Extracted page text data
»»
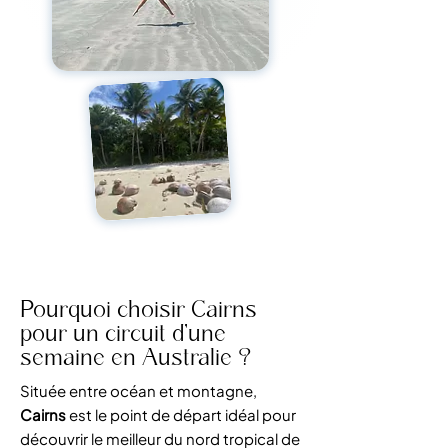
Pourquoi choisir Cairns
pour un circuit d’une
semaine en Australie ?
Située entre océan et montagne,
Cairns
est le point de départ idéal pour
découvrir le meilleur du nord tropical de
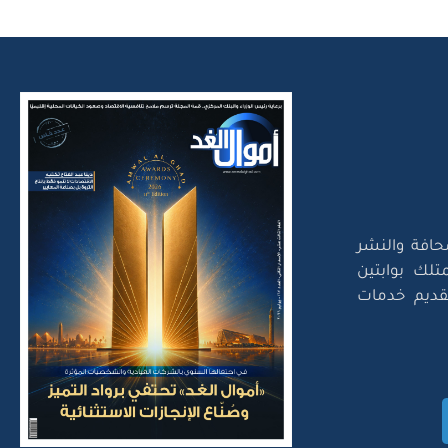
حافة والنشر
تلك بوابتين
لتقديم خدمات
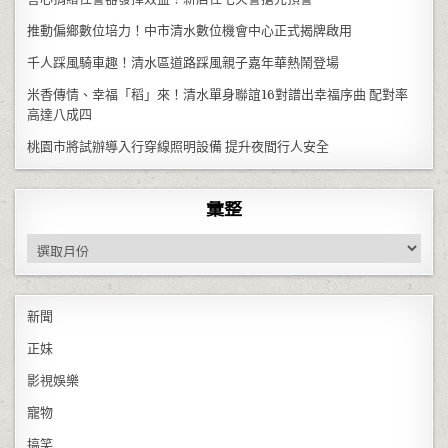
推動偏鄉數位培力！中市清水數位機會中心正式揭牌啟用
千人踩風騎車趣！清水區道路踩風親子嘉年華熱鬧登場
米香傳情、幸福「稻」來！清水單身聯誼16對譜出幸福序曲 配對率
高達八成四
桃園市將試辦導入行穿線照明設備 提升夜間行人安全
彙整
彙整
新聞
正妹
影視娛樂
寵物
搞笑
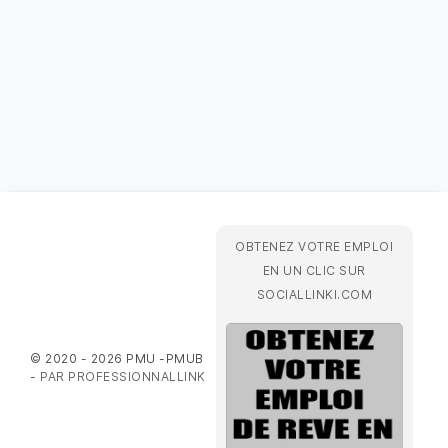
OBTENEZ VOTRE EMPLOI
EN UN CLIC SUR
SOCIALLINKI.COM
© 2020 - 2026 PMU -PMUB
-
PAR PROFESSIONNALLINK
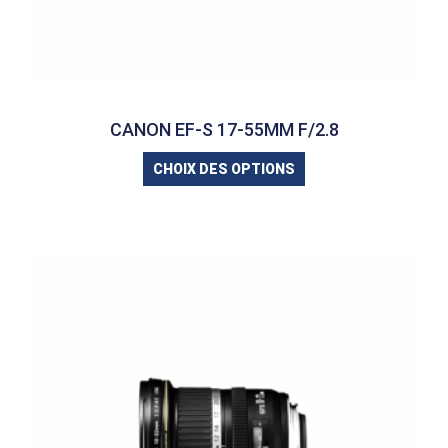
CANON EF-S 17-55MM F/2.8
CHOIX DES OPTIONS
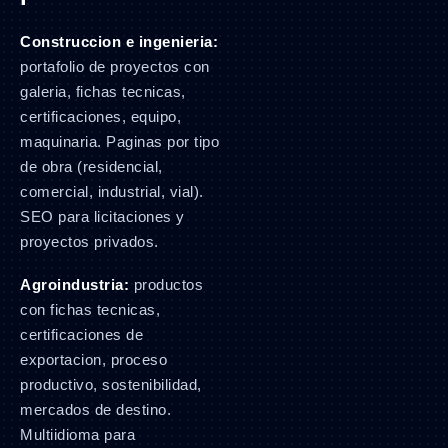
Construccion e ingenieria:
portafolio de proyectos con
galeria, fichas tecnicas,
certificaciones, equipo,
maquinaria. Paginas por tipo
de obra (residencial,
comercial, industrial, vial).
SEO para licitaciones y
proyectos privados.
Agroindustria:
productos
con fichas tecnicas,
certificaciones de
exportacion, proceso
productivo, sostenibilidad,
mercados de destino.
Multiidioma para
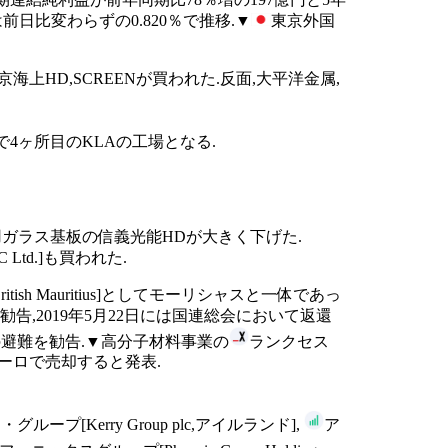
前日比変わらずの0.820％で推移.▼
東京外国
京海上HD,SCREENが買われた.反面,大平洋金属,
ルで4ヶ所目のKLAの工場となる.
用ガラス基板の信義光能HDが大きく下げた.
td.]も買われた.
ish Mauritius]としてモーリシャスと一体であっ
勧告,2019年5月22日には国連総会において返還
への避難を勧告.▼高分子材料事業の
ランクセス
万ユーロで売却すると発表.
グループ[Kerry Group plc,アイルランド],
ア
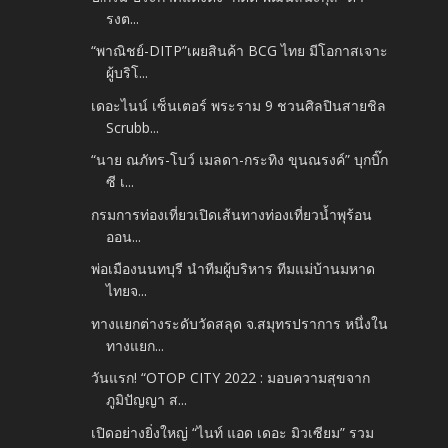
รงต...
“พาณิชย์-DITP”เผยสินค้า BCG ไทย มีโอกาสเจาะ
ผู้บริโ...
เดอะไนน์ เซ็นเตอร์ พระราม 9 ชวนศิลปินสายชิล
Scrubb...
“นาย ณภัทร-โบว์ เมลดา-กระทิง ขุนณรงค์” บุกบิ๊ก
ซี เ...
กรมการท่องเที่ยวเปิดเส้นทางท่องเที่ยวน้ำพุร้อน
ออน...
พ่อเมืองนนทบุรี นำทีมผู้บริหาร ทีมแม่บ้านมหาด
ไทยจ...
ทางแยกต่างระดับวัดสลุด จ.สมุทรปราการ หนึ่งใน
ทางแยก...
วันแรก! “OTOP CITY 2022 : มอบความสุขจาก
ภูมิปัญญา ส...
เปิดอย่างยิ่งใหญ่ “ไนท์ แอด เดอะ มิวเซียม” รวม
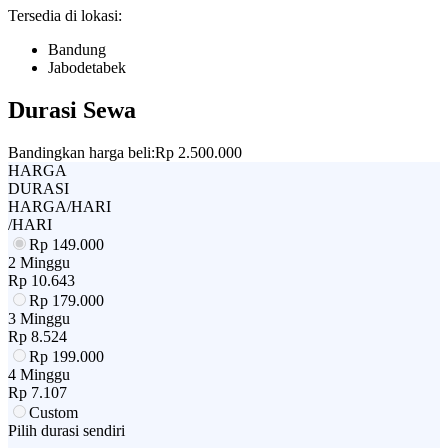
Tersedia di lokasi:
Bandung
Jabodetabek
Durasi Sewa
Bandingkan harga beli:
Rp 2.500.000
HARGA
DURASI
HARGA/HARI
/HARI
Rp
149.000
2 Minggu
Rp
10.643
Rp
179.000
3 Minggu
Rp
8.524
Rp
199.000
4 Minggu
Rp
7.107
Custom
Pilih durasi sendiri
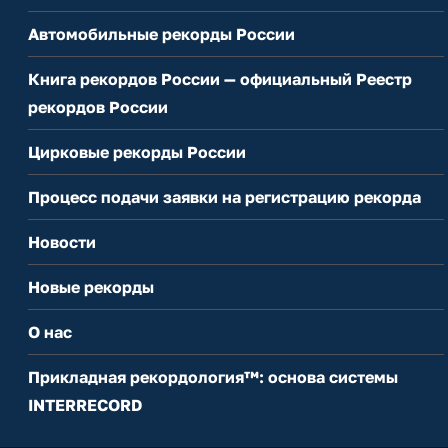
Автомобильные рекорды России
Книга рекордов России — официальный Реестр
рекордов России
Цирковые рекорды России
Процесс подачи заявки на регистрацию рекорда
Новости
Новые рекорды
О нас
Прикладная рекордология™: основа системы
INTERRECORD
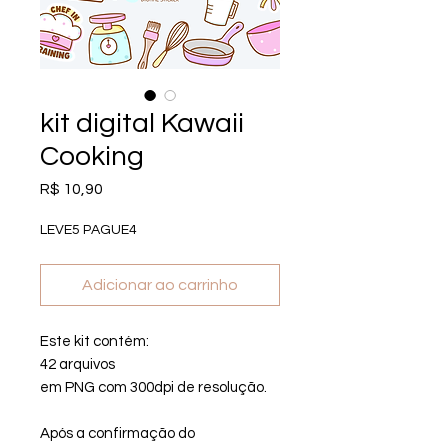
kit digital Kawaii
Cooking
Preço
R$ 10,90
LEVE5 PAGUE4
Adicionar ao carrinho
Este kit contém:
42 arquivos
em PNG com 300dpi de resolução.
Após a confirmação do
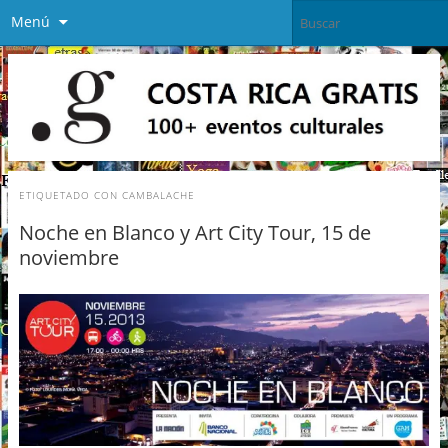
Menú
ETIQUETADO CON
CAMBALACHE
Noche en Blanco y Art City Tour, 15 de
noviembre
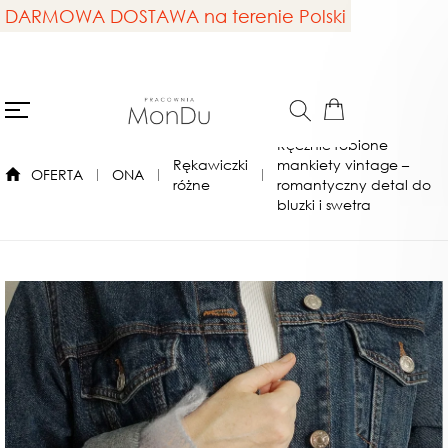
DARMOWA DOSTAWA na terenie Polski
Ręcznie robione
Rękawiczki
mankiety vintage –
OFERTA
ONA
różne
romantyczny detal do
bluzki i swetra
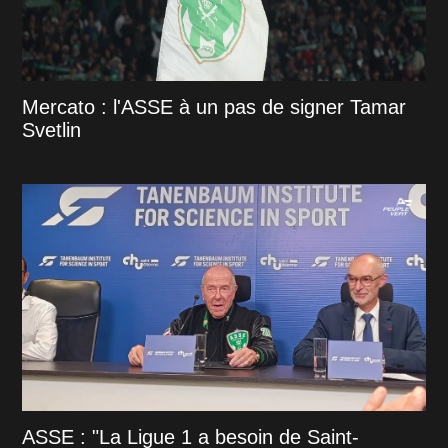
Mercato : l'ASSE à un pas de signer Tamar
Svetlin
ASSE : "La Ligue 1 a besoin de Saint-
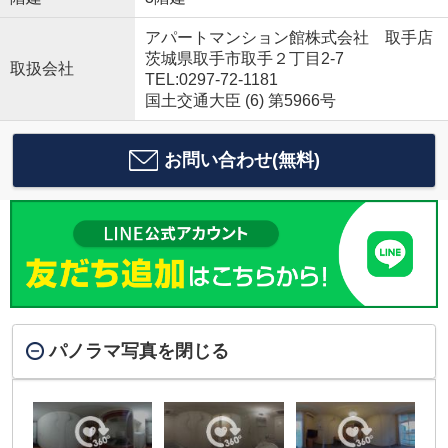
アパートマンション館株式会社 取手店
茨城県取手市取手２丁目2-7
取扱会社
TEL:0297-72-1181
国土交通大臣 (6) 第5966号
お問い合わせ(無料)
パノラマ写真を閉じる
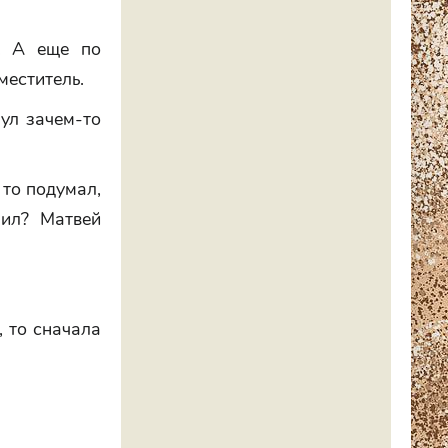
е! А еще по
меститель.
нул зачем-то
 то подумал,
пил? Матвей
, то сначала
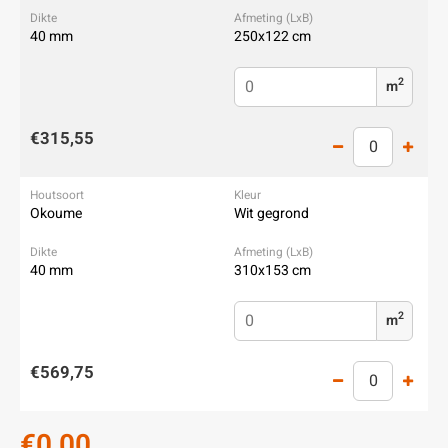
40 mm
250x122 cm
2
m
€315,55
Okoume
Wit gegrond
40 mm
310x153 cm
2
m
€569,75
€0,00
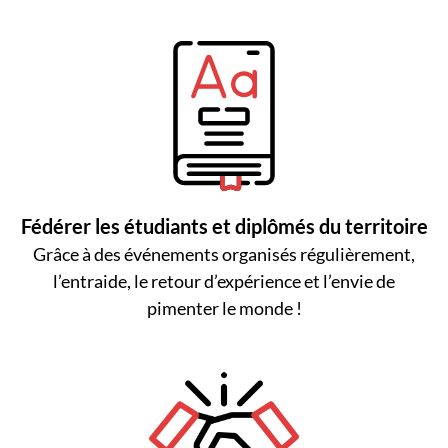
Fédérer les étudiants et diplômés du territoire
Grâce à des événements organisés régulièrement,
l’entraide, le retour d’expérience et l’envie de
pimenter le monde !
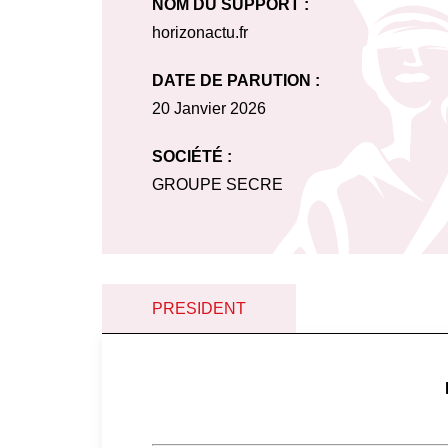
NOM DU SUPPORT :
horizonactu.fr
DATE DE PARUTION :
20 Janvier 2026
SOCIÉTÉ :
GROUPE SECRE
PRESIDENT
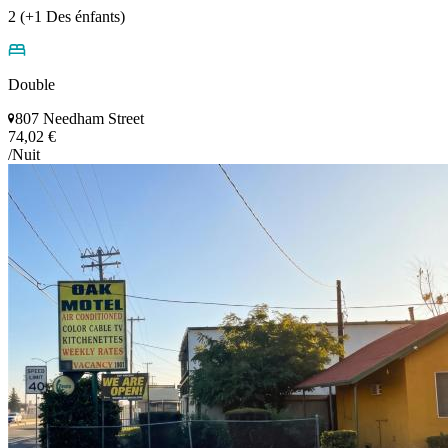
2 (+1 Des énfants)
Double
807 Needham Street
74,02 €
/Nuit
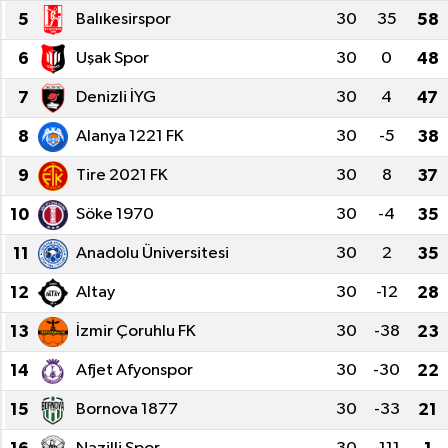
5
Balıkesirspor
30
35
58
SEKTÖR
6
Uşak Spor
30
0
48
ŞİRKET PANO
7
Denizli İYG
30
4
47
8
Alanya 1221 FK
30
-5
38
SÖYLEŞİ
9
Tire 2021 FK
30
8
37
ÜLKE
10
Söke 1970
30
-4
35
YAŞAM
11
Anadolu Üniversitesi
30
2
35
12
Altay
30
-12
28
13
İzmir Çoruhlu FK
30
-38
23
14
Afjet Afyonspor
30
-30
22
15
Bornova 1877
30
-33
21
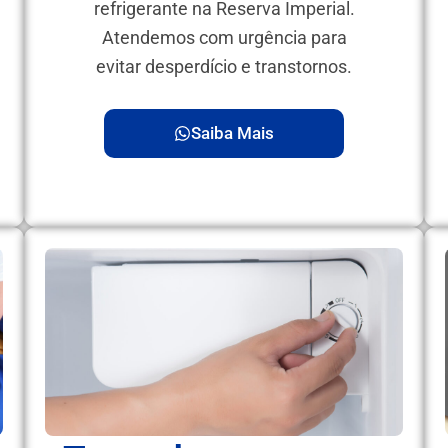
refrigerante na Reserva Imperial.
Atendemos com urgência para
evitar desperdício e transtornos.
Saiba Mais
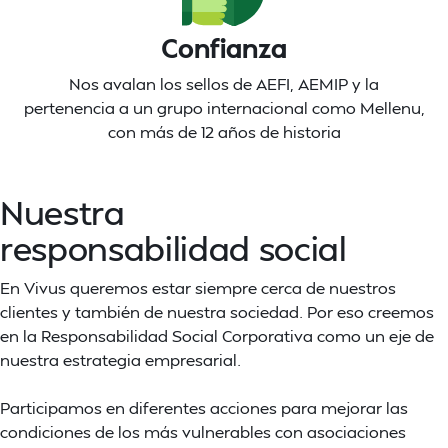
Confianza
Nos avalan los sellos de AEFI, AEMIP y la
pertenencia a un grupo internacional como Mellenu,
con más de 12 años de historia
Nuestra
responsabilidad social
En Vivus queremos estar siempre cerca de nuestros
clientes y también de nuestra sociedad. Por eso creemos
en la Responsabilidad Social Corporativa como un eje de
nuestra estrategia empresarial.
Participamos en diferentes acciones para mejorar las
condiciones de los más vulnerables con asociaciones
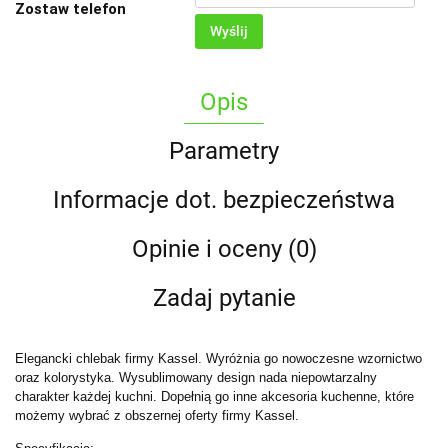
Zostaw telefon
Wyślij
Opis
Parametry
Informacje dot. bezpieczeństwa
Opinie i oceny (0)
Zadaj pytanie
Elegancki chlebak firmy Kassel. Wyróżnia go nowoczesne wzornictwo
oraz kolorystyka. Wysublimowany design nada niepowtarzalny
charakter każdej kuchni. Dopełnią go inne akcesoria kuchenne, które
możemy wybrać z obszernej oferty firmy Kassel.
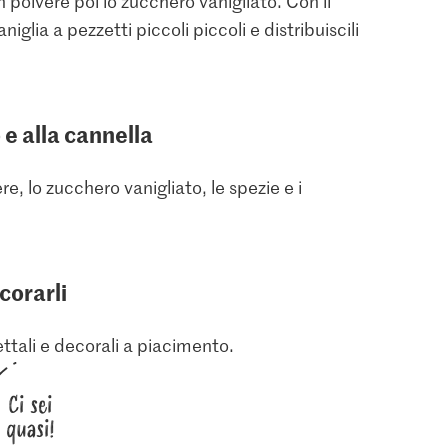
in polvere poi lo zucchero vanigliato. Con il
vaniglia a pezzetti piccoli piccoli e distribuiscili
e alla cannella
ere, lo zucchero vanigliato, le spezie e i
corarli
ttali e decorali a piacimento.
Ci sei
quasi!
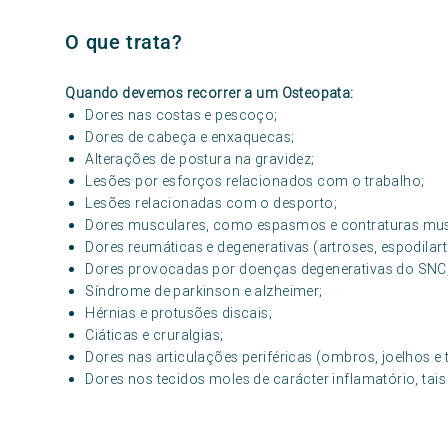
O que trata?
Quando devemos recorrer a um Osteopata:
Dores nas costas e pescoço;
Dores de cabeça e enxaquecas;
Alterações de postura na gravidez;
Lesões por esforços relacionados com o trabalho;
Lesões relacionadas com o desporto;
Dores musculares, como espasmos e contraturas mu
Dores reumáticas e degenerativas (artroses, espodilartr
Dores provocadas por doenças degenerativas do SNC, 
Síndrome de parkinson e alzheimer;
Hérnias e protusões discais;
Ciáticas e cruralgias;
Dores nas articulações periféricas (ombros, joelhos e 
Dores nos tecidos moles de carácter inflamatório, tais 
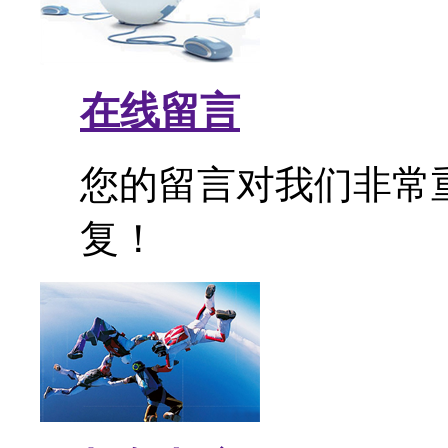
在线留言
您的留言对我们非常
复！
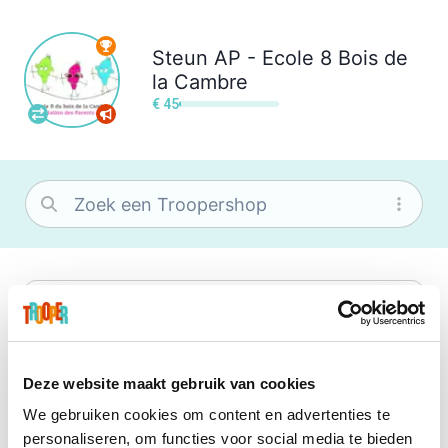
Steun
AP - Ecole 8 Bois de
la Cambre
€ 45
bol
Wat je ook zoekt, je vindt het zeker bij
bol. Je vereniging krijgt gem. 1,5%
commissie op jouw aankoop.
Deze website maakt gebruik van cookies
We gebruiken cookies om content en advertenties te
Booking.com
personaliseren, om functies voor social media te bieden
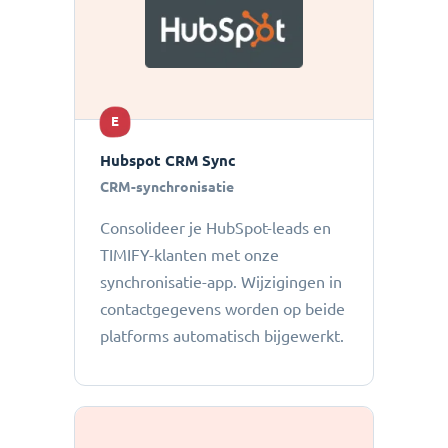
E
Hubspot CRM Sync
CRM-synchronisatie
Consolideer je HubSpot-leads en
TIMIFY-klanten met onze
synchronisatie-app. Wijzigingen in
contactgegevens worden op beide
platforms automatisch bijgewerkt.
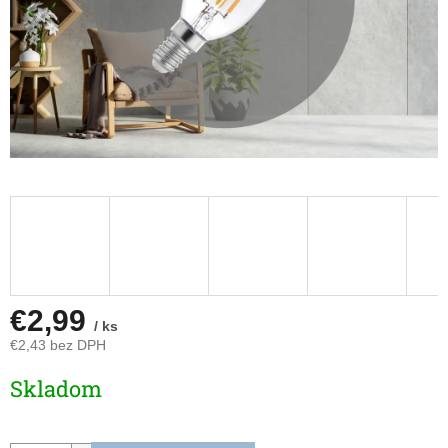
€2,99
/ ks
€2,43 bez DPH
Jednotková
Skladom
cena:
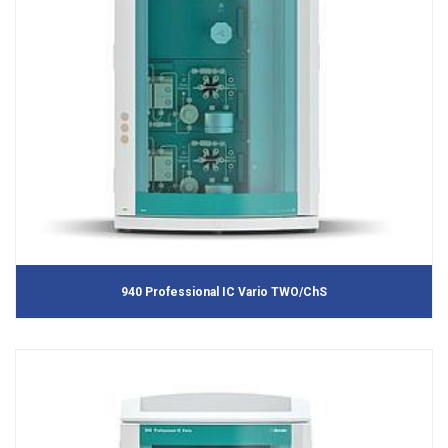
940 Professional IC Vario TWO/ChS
««
Required work
All lines above containing the string "tecnicas": copy each one.

Answer area
galeria, fichas tecnicas,
con fichas tecnicas,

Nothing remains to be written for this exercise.